О Миллере он узнал от Уильяма Эспенуолла Брэдли{132}
. Брэдли, ныне покойный американский литературный агент, которому Миллер показал свою рукопись, был покорен моментально. Тут я должен уточнить, что это был первый вариант «Тропика Рака». (Читателю, возможно, интересно будет узнать, что за три года, истекшие прежде, чем «Тропик Рака» увидел свет, Миллер много раз переделывал и переписывал эту книгу. В результате осталась лишь треть ее первоначальной версии. Черновик первого варианта бережно хранится в Лос-Анджелесе, в библиотеке Калифорнийского университета.) Потрясенный напором этой книги, Брэдли был вынужден признать, что найти для нее издателя — дело почти безнадежное. Прокручивая в голове возможные варианты, он вспомнил о Кагане, с которым уже имел дела в прошлом. Представляю себе диалог между американским агентом, с энтузиазмом взявшимся пристраивать книгу своего соотечественника, и недоверчивым и подозрительным англичанином.— Послушай, Джек, тут у меня есть для тебя книга — это как раз то, о чем ты всегда мечтал. Ты можешь сделать на ней целое состояние.
— Да? — произносит Каган, насмешливо глядя на собеседника сквозь очки в роговой оправе.
— Это покруче Фрэнка Харриса.
— Да? — произносит Каган, поскучнев.
— Это круче «Фанни Хилл»{133}
, де Сада{134} и даже Рабле.— К чему все эти преамбулы? — говорит Каган, манерно растягивая слова и нюхая гвоздику в петлице. — Почему бы тебе просто не показать мне книгу?
— Это динамит, Джек.
— Ну и что? Мне и раньше приходилось держать в руках динамит.
— Не такой динамит, Джек.
— В твоих устах, Уильям, это звучит довольно интригующе, — тянет Каган, приправляя ответ слабой улыбкой, в которой угадывался сарказм. — Надо посмотреть. А кто автор?
— Некто Генри Миллер.
— Не слыхал о таком.
— Еще услышишь, Джек. Он — гений!
— Замечательно. А халтуру он писать умеет?

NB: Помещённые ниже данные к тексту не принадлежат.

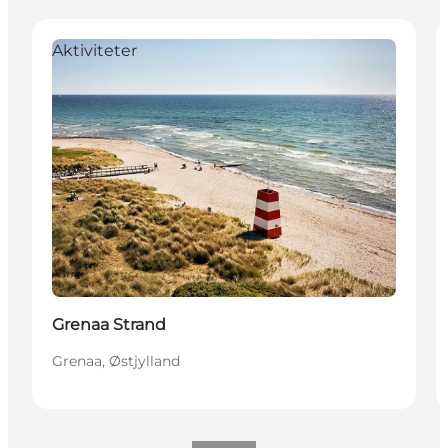
Aktiviteter
Grenaa Strand
Grenaa, Østjylland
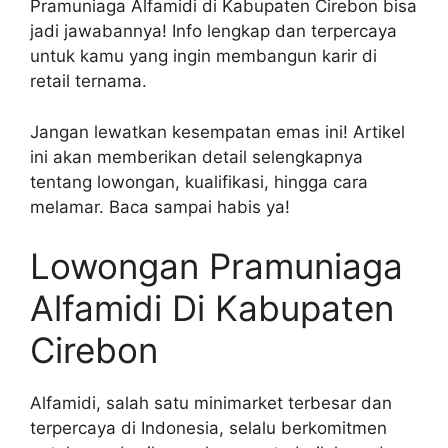
Pramuniaga Alfamidi di Kabupaten Cirebon bisa
jadi jawabannya! Info lengkap dan terpercaya
untuk kamu yang ingin membangun karir di
retail ternama.
Jangan lewatkan kesempatan emas ini! Artikel
ini akan memberikan detail selengkapnya
tentang lowongan, kualifikasi, hingga cara
melamar. Baca sampai habis ya!
Lowongan Pramuniaga
Alfamidi Di Kabupaten
Cirebon
Alfamidi, salah satu minimarket terbesar dan
terpercaya di Indonesia, selalu berkomitmen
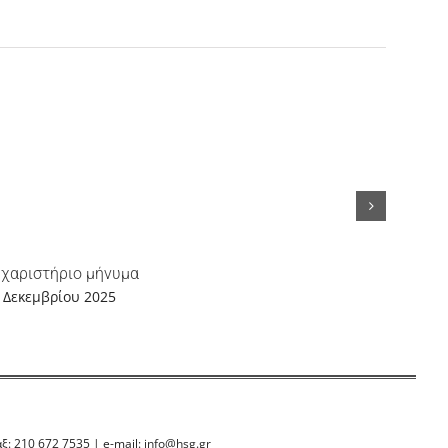
χαριστήριο μήνυμα
Ηsg_Boo
 Δεκεμβρίου 2025
26 Δεκε
ξ: 210 672 7535 | e-mail:
info@hsg.gr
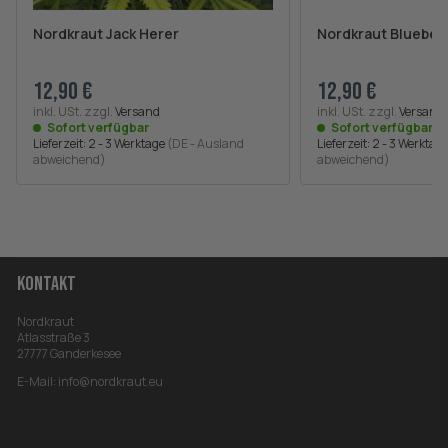
Nordkraut Jack Herer
Nordkraut Blueber
12,90 €
12,90 €
inkl. USt. zzgl.
Versand
inkl. USt. zzgl.
Versand
Sofort verfügbar
Sofort verfügbar
Lieferzeit:
2 - 3 Werktage
(DE - Ausland
Lieferzeit:
2 - 3 Werktag
abweichend)
abweichend)
KONTAKT
Nordkraut
Atlasstraße 3
27777 Ganderkesee
E-Mail:
info@nordkraut.eu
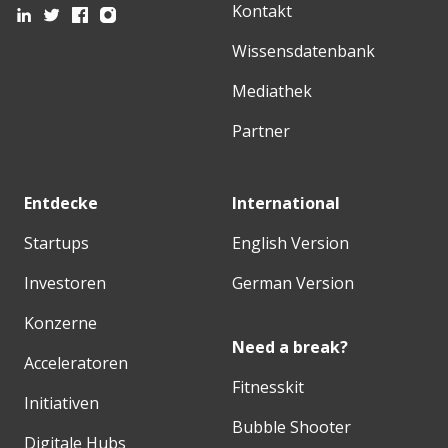
Kontakt
Wissensdatenbank
Mediathek
Partner
Entdecke
International
Startups
English Version
Investoren
German Version
Konzerne
Need a break?
Acceleratoren
Fitnesskit
Initiativen
Bubble Shooter
Digitale Hubs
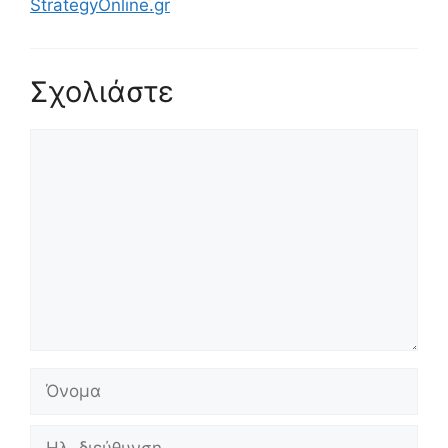
StrategyOnline.gr
Σχολιάστε
Σχόλιο
Όνομα
Ηλ.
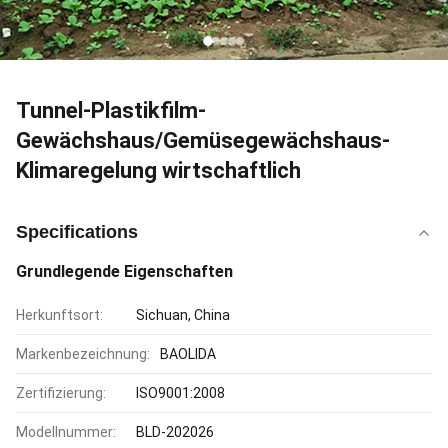
Tunnel-Plastikfilm-
Gewächshaus/Gemüsegewächshaus-
Klimaregelung wirtschaftlich
Specifications
Grundlegende Eigenschaften
Herkunftsort:
Sichuan, China
Markenbezeichnung:
BAOLIDA
Zertifizierung:
ISO9001:2008
Modellnummer:
BLD-202026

— Послушай, Джек, — продолжает Брэдли с угрожающей серьезностью, — я тебя не разыгрываю. Это
Джек Каган, как я уже говорил, в первую очередь был дельцом, и к тому же весьма расчетливым. Он никогда не шел на поводу у своего литературного энтузиазма. Книгу он, естественно, захотел, и захотел немедленно; однако ему понадобилось довольно много времени, чтобы свыкнуться с мыслью ее издать. Он понимал, что Брэдли прав: это не та книга, чтобы в ней что-то вымарывать или заменять, — тут вопрос стоял ребром: либо все, либо ничего; тот грубый язык, которым она написана, был как нельзя более совершенен и существен — убрать «неприличные» слова или заменить их точками было бы равносильно удалению чеснока из провансальского блюда. Каган был достаточно умен, чтобы это понимать.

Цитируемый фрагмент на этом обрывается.